中之条ビエンナーレが開催されない年に隔年で行われている「中之条クラフトシアター」が中止になった。陶芸家・指物師・家具職人・絵描きなど、ものづくり作家たちが四万温泉に集まり、作品を展示するだけではなくお客さんとものづくり体験を共にすることにより、作品や作家に愛着をもってもらおうという素晴らしいイベントだった。致し方ない。
その参加作家は、度々僕がここで書いている「秋、酒蔵にて」というイベントのものづくり作家が多数重複しており、先日その秋酒メンバーでZoomミーティングをした。「秋、酒蔵にて」ももう11回を数えたイベントである。

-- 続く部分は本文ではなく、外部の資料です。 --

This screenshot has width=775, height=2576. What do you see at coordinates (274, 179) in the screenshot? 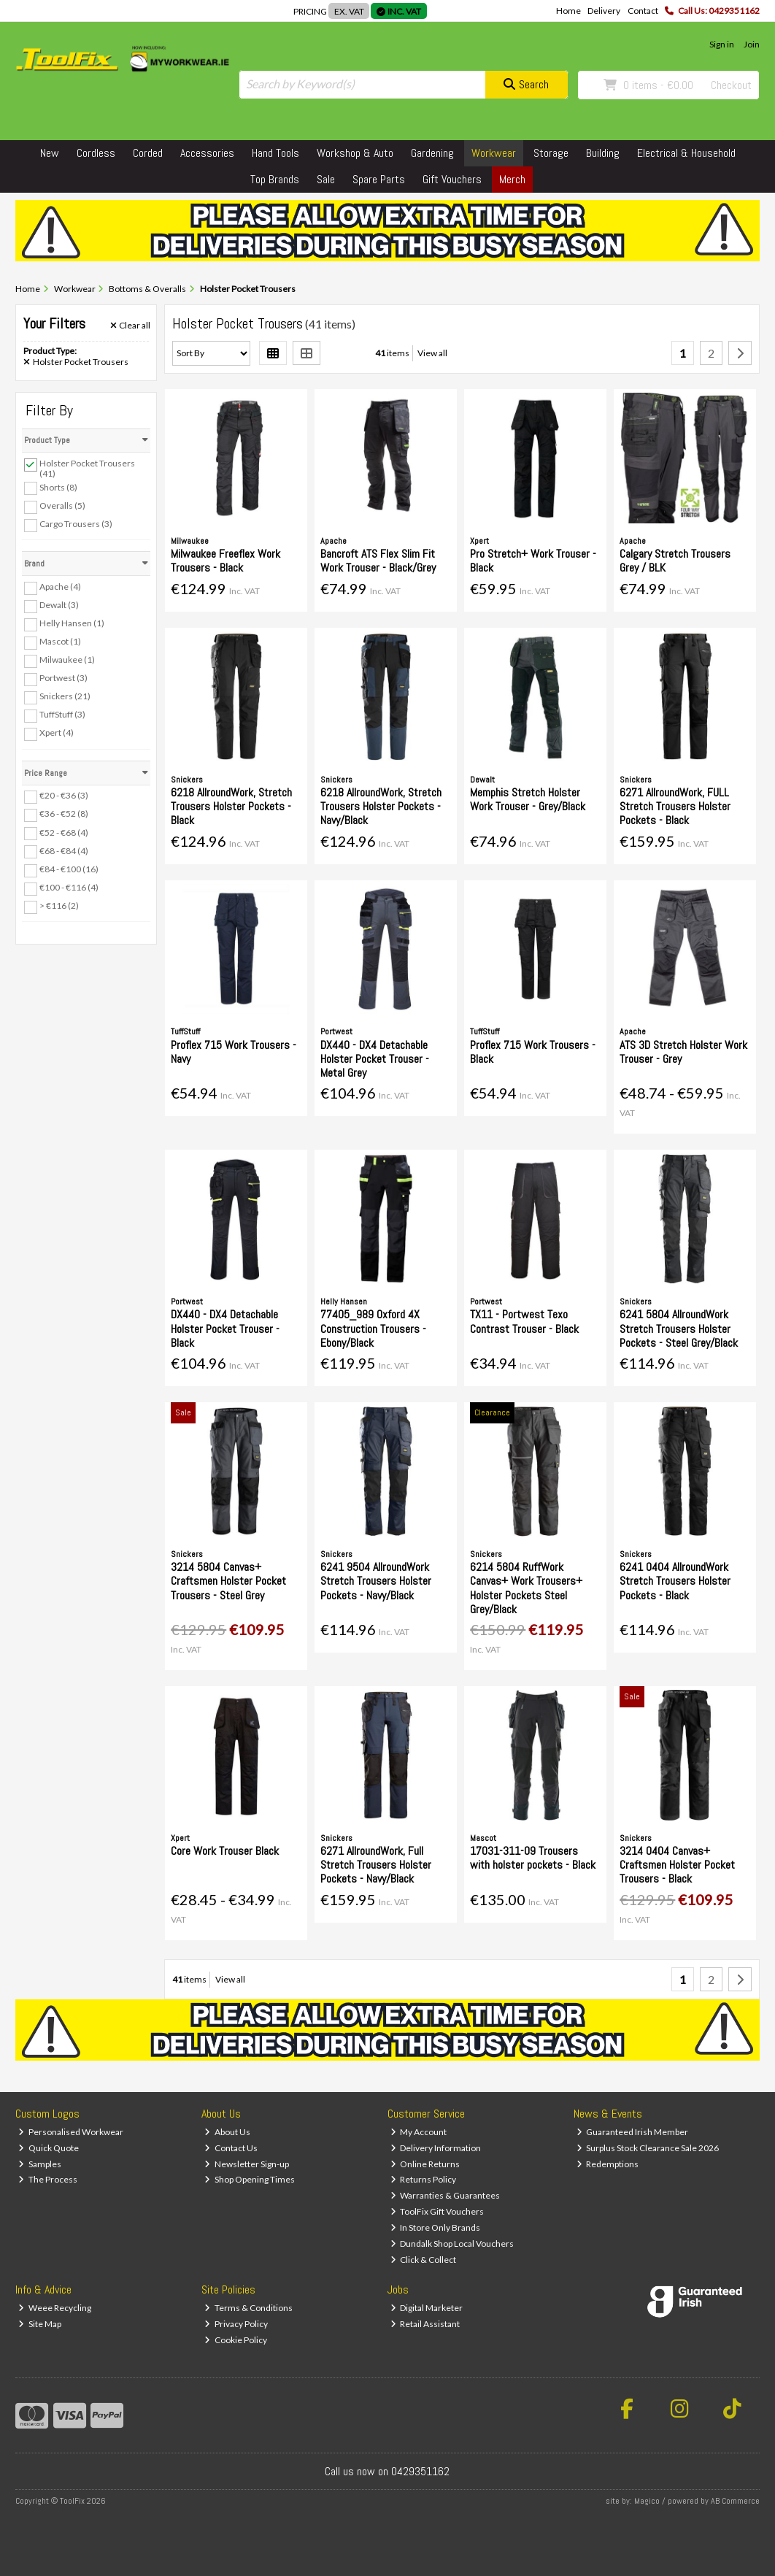
I see `Top Brands` at bounding box center [274, 179].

第一回目から参加し続けているのは多分2人で、昨年から加わった新しいメンバーもいる。「(昨年は前橋での開催だったので)以前展示していた中之条町の廣盛酒造はどんな場所だったか」という話になったので、かなり昔に僕が撮影した動画を共有で見た(Zoomはこの共有が便利)。参加作家が「宮沢賢治」をテーマに新作の器やオブジェを作った年だった。その映像の最後には
「宮沢賢治、享年37歳」(堀澤宏之)
「発酵だな!」(イベント代表・吉澤良一)
というかけあいがある。僕もすでに宮沢賢治の享年を数年越してしまったのかという感慨深さもあるが、「発酵だな!」という合いの手は意味がわからないと思う。当時、というか今もその界隈で、「発酵」ブームが地味に、長く続いているのだ。
世界には様々な物体があり、様々な菌がある。発酵と腐敗の違いは、人間にとって有用か有害かの違いらしい。それに対して人間を発酵に当てはめるなら・・それは円熟に似ているのかもしれない。角がとれて、深みが増すみたいな。僕自身は一部すでに腐敗をしている気はするものの、うまく発酵できている気はしない。
宮沢賢治があの若さであれだけの物を残したのは、1つには今より日本人の寿命が短かったから、という事もあるのだろうか。皮肉なことに、40歳という年齢と、コロナ禍の騒動の中に置かれることによってようやく、僕は残りの人生について〈ぼんやりと〉考えている。